Records to process -
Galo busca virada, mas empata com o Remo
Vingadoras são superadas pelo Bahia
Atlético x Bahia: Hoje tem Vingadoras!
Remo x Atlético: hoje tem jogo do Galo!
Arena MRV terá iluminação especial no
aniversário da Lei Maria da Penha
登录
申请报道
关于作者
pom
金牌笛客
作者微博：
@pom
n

---

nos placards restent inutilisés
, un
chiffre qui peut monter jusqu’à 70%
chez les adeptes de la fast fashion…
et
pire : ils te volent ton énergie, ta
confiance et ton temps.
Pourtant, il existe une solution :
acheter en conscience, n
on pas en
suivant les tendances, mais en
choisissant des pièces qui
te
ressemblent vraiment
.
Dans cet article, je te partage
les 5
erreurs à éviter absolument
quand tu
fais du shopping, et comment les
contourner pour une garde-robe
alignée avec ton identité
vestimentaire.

Prompt -
Take each line of the material that contains the word "Remo" and list it.

Response area -
Galo busca virada, mas empata com o Remo
Remo x Atlético: hoje tem jogo do Galo!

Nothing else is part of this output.